Background-Although studies have shown that depression is associated with worse outcomes in patients with heart failure, most studies have been in white patients. The impact of depression on outcomes in blacks with heart failure has not been studied. Methods and Results-We analyzed 747 blacks and 1420 whites enrolled in Heart Failure: A Controlled Trial Investigating Outcomes of Exercise Training, which randomized 2331 patients with ejection fraction ≤35% to usual care with or without exercise training. We examined the association between depressive symptoms assessed by the Beck Depression Inventory-II (BDI-II) at baseline and after 3 months with all-cause mortality/hospitalization. A race by baseline BDI-II interaction was observed (P=0.003) in which elevated baseline scores were associated with worse outcomes in blacks versus whites.

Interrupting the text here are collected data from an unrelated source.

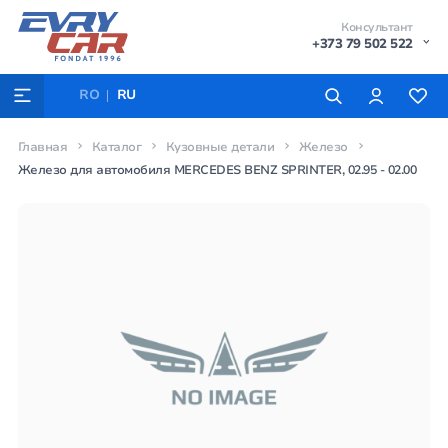
Консультант
+373 79 502 522
RO
RU
Главная
Каталог
Кузовные детали
Железо
Железо для автомобиля MERCEDES BENZ SPRINTER, 02.95 - 02.00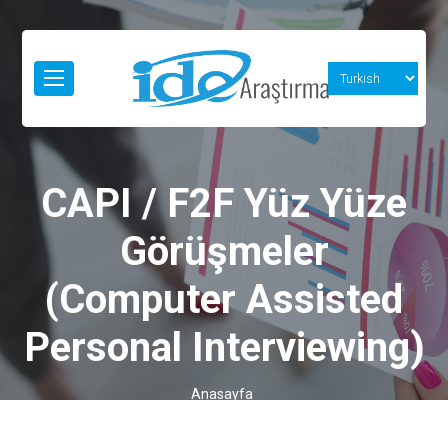
CAPI / F2F Yüz Yüze
Görüşmeler
(Computer Assisted
Personal Interviewing)
Anasayfa
CAPI / F2F Yüz Yüze Görüşmeler (Computer Assisted
Personal Interviewing)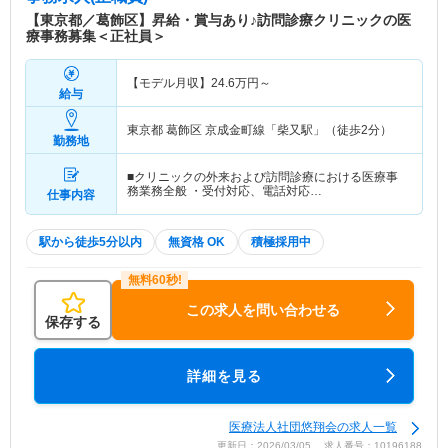
【東京都／葛飾区】昇給・賞与あり♪訪問診療クリニックの医
療事務募集＜正社員＞
【モデル月収】
24.6
万円～
給与
東京都 葛飾区
京成金町線「柴又駅」（徒歩2分）
勤務地
■クリニックの外来および訪問診療における医療事
務業務全般 ・受付対応、電話対応…
仕事内容
駅から徒歩5分以内
無資格 OK
積極採用中
この求人を問い合わせる
保存する
詳細を見る
医療法人社団悠翔会の求人一覧
更新日：2026/03/05 求人番号：10196188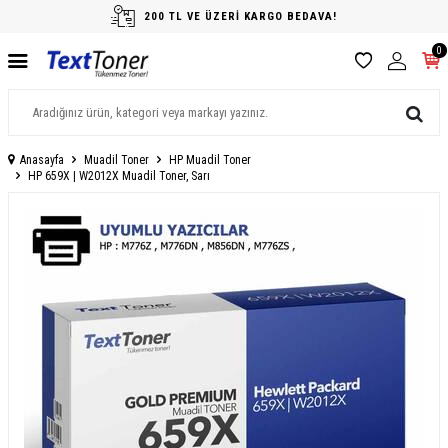
200 TL VE ÜZERİ KARGO BEDAVA!
0
Anasayfa
Muadil Toner
HP Muadil Toner
HP 659X | W2012X Muadil Toner, Sarı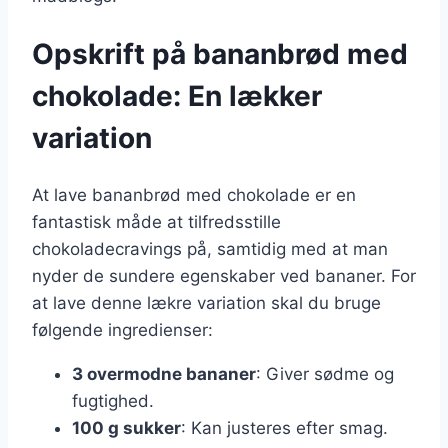
Opskrift på bananbrød med
chokolade: En lækker
variation
At lave bananbrød med chokolade er en
fantastisk måde at tilfredsstille
chokoladecravings på, samtidig med at man
nyder de sundere egenskaber ved bananer. For
at lave denne lækre variation skal du bruge
følgende ingredienser:
3 overmodne bananer
: Giver sødme og
fugtighed.
100 g sukker
: Kan justeres efter smag.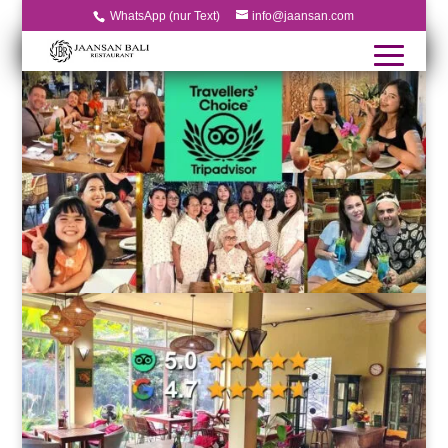
WhatsApp (nur Text)
info@jaansan.com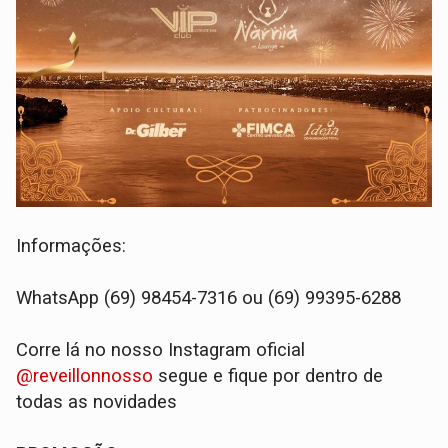
Informações:
WhatsApp (69) 98454-7316 ou (69) 99395-6288
Corre lá no nosso Instagram oficial
@reveillonnosso
segue e fique por dentro de
todas as novidades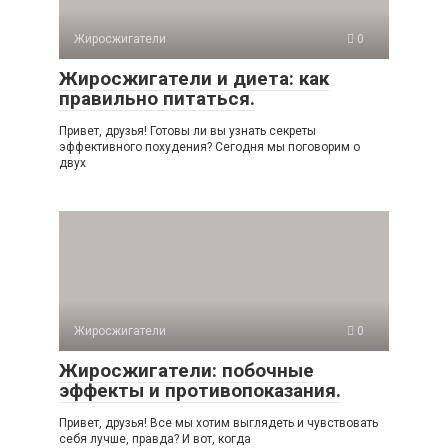
Жиросжигатели
0
Жиросжигатели и диета: как
правильно питаться.
Привет, друзья! Готовы ли вы узнать секреты
эффективного похудения? Сегодня мы поговорим о
двух
Жиросжигатели
0
Жиросжигатели: побочные
эффекты и противопоказания.
Привет, друзья! Все мы хотим выглядеть и чувствовать
себя лучше, правда? И вот, когда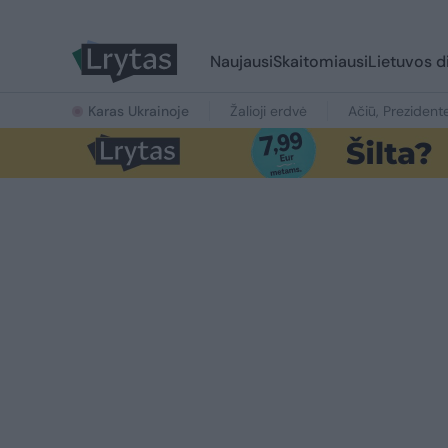
Naujausi
Skaitomiausi
Lietuvos d
Karas Ukrainoje
Žalioji erdvė
Ačiū, Prezident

In blacks, the association was nonlinear with a hazard ratio of 1.44 (95% confidence interval, 1.24-1.68) when comparing the 75th and 25th percentile of BDI-II (score of 15 and 5, respectively). No race interaction was observed for mortality (P=0.34). There was no differential association between BDI-II change and outcomes in blacks versus whites. In blacks, an increase in BDI-II score from baseline to 3 months was associated with increased mortality/hospitalization (hazard ratio, 1.33; 95% confidence interval, 1.12-1.57 per 10 point increase), whereas a decrease was not related to outcomes. Conclusions-In blacks with heart failure, baseline symptoms of depression and worsening of symptoms over time are associated with increased all-cause mortality/hospitalization. Routine assessment of depressive symptoms in blacks with heart failure may help guide management. Clinical Trial Registration-URL: http://www.clinicaltrials.gov. Unique identifier: NCT00047437.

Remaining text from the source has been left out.